When the piglets were infected with G. parasuis, severe tissue damage was observed in the spleen (Fig. 1P), whereas the control group did not show any pathological damage (Fig. 1O). In the infection group, the spleen displayed inflammatory responses, with haemorrhage and necrosis. The number of splenic white pulp lymphocytes was decreased, the red pulp cord became narrow, and the splenic sinus was congested (Fig. 1P).
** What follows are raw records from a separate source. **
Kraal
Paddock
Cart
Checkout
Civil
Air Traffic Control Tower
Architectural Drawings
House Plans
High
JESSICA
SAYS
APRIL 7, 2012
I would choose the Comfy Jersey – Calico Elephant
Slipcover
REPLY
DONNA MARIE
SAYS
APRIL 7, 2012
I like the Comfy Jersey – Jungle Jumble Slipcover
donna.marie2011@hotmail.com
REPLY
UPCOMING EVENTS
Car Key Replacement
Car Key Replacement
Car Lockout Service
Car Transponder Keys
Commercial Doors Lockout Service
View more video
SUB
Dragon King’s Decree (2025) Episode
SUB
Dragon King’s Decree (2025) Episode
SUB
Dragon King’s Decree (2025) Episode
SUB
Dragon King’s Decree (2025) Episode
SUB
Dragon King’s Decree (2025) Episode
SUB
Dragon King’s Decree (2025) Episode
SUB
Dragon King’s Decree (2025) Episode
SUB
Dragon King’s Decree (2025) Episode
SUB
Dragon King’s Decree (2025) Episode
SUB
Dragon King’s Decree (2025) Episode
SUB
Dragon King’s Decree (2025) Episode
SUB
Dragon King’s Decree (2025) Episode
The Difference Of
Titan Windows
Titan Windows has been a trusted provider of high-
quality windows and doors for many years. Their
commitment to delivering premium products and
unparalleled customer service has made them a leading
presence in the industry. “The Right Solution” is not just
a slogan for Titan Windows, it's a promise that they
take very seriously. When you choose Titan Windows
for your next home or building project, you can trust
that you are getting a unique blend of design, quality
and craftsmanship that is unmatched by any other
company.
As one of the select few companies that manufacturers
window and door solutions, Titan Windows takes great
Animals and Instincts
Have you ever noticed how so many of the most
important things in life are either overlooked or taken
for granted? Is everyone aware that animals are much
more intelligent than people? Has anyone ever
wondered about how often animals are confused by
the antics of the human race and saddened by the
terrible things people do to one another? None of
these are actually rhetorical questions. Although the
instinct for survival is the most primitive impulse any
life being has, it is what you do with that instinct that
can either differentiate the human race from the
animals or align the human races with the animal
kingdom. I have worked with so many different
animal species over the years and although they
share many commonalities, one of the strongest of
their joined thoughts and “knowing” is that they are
G. parasuis triggered PD-1/PD-L1 expression in the spleens of piglets
After the piglets were infected with G. parasuis, PD-1/PD-L1 expression at mRNA and protein levels was determined by RT-PCR and Western blot, respectively. The PD-L1 expression at the mRNA level was significantly increased, and the PD-1 expression level was decreased in the spleens from infected animals compared to those from the control group (p < 0.001) (Fig. 2A and B). Furthermore, G. parasuis induced PD-L1 protein expression and inhibited PD-1 protein expression in the spleens of animals from the infection group compared to those from the control group (p < 0.01) (Fig. 2C and F).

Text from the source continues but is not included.